Dropouts: Less money, less hope

Posted on November 08 2007

More teens than ever quit high school; future doesn’t bode well for most

By Josh Perkins, Class of 2009
SpiderWorld Online
Concord (NC) High School

POSTED: Oct. 26, 2007

Did you know that about 2,500 American high school students drop out every day? Did you know someone with a high school diploma will make about $10,000 more per year than someone without a diploma?

When students think about how easy it would be to drop out, they should also think about how much money they will be losing over their lifetime. For instance, a student who quits at 16 and works until 60 will make about $440,000 less than a typical high school graduate, according to government studies.

“Dropping out was the worst thing I have ever done,” said Lauren Gay, 18, who quit high school in Tennessee when she was a junior. “All I did was put myself in debt and in trouble with my family. Being only 18 years old with a job and tons of bills isn’t that easy. I should be going off to college and be doing something in life, but every day I have to wake up and go to work. I have no car and always have to depend on people to take me places.”

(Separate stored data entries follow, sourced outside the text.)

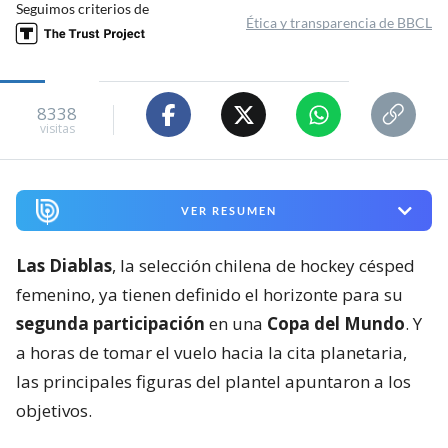
Seguimos criterios de
Ética y transparencia de BBCL
8338
visitas
VER RESUMEN
Las Diablas
, la selección chilena de hockey césped
femenino, ya tienen definido el horizonte para su
segunda participación
en una
Copa del Mundo
. Y
a horas de tomar el vuelo hacia la cita planetaria,
las principales figuras del plantel apuntaron a los
objetivos.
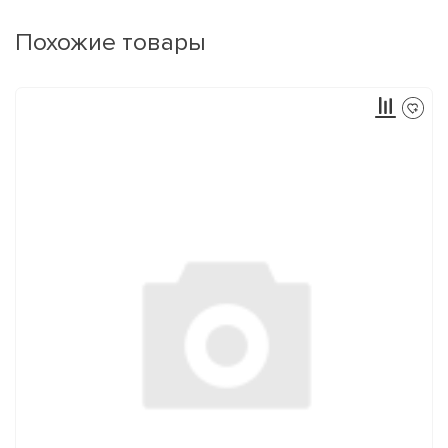
Похожие товары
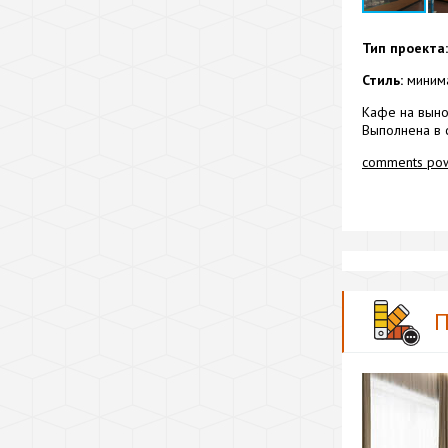
Тип проекта:
Стиль:
миним
Кафе на выно
Выполнена в 
comments po
П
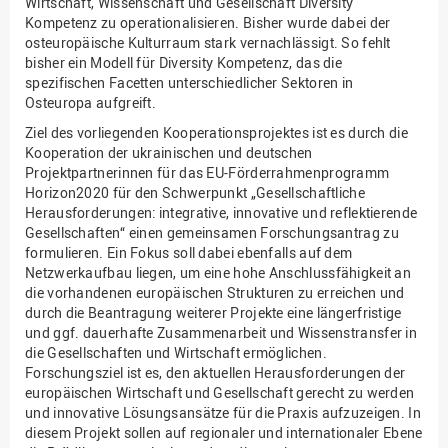
Wirtschaft, Wissenschaft und Gesellschaft Diversity
Kompetenz zu operationalisieren. Bisher wurde dabei der
osteuropäische Kulturraum stark vernachlässigt. So fehlt
bisher ein Modell für Diversity Kompetenz, das die
spezifischen Facetten unterschiedlicher Sektoren in
Osteuropa aufgreift.
Ziel des vorliegenden Kooperationsprojektes ist es durch die
Kooperation der ukrainischen und deutschen
Projektpartnerinnen für das EU-Förderrahmenprogramm
Horizon2020 für den Schwerpunkt „Gesellschaftliche
Herausforderungen: integrative, innovative und reflektierende
Gesellschaften“ einen gemeinsamen Forschungsantrag zu
formulieren. Ein Fokus soll dabei ebenfalls auf dem
Netzwerkaufbau liegen, um eine hohe Anschlussfähigkeit an
die vorhandenen europäischen Strukturen zu erreichen und
durch die Beantragung weiterer Projekte eine längerfristige
und ggf. dauerhafte Zusammenarbeit und Wissenstransfer in
die Gesellschaften und Wirtschaft ermöglichen.
Forschungsziel ist es, den aktuellen Herausforderungen der
europäischen Wirtschaft und Gesellschaft gerecht zu werden
und innovative Lösungsansätze für die Praxis aufzuzeigen. In
diesem Projekt sollen auf regionaler und internationaler Ebene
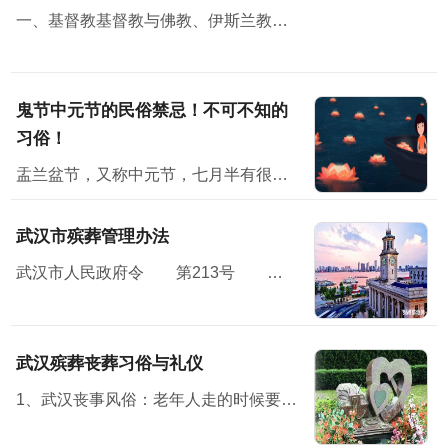
一、基督教基督教与佛教、伊斯兰教并称三大宗教，无论从规模，还是从影响方面，基督教都堪称世界第一大宗教。
鬼节中元节的民俗禁忌！不可不知的
习俗！
盂兰盆节，又称中元节，七月半有很多民俗禁忌；民间在中元节这天会举办祭祀活动怀念亲人，并对未来寄予美好的祝愿。节日习俗主要有祭祖、放河灯、祀亡魂、焚纸锭等七月半”原本...
武汉市殡葬管理办法
武汉市人民政府令 第213号 《武汉市殡葬管理办法》已经2010年11月15日市人民政府第119次常务会议通过，现予公布，自2011年1月7日起施行。<...
武汉殡葬丧葬习俗与礼仪
1、武汉丧事风俗：老年人走的时候要有子女在旁，才方便说下最后遗嘱之类的话。 2、布置灵堂，灵堂设在堂屋中，灵堂前壁上布置个“奠”字，“奠”字下面是供桌，供桌上面放鱼、肉、馒头水...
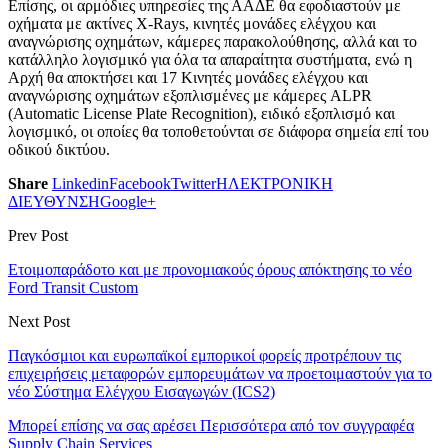
Επίσης, οι αρμόδιες υπηρεσίες της ΑΑΔΕ θα εφοδιαστούν με
οχήματα με ακτίνες X-Rays, κινητές μονάδες ελέγχου και
αναγνώρισης οχημάτων, κάμερες παρακολούθησης, αλλά και το
κατάλληλο λογισμικό για όλα τα απαραίτητα συστήματα, ενώ η
Αρχή θα αποκτήσει και 17 Κινητές μονάδες ελέγχου και
αναγνώρισης οχημάτων εξοπλισμένες με κάμερες ALPR
(Automatic License Plate Recognition), ειδικό εξοπλισμό και
λογισμικό, οι οποίες θα τοποθετούνται σε διάφορα σημεία επί του
οδικού δικτύου.
Share
Linkedin
Facebook
Twitter
ΗΛΕΚΤΡΟΝΙΚΗ
ΔΙΕΥΘΥΝΣΗ
Google+
Prev Post
Ετοιμοπαράδοτο και με προνομιακούς όρους απόκτησης το νέο
Ford Transit Custom
Next Post
Παγκόσμιοι και ευρωπαϊκοί εμπορικοί φορείς προτρέπουν τις
επιχειρήσεις μεταφορών εμπορευμάτων να προετοιμαστούν για το
νέο Σύστημα Ελέγχου Εισαγωγών (ICS2)
Μπορεί επίσης να σας αρέσει
Περισσότερα από τον συγγραφέα
Supply Chain Services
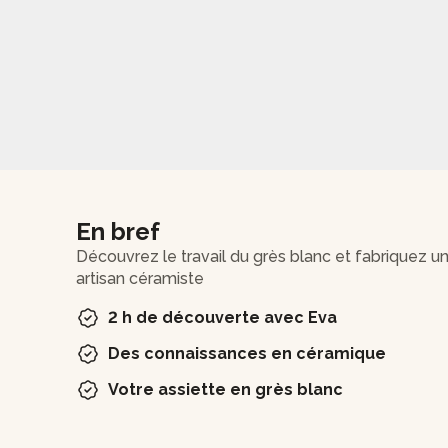
En bref
Découvrez le travail du grès blanc et fabriquez u
artisan céramiste
2 h de découverte avec Eva
Des connaissances en céramique
Votre assiette en grès blanc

Many students drop out because they don’t like the school or teachers, or they struggle with other life developments (such as pregnancy or injury).

According to a report on abcnews.com, the U.S. Census Bureau in 2006 said the average annual income of a high school dropout was $20,100, while a person with a high school diploma averaged $29,700; that’s a difference of $9,600 a year. However, a 2006 report from the Manhattan Institute said the median (or most common) income for dropouts was only $15,334. Dropouts also have worse health care coverage (if any at all).

A recent study by the Department of Education found that 31 percent of American students were dropping out or failing to graduate in the nation's largest 100 public school districts.
The dropout rate has grown each year. Nearly 1 in 3 high school students in the Class of 2006 were not expected to graduate on time, the Editorial Projects in Education (EDE) Research Center reported last year. Dropout rates are about the same for males and females, but the rates are not the same for students from different ethnic groups or different income levels. In general, rates are higher for minority students and students from disadvantaged backgrounds.

Don’t be fooled by those who drop out of school then go on to make millions (certain celebrities or athletes, for instance). These people are the exception because they have marketable skills. Few high school dropouts can say that about themselves.
However, for those who do drop out and don’t want to return to high school, there are alternatives to a traditional diploma.

Keep this in mind: A GED does not carry the same weight as a traditional diploma, so don’t consider this to be an easy alternative to four years of high school.

So, make the choice to [return to] school, make your life better, and make more money. Or you can work a series of lousy jobs all your life and struggle to make ends meet.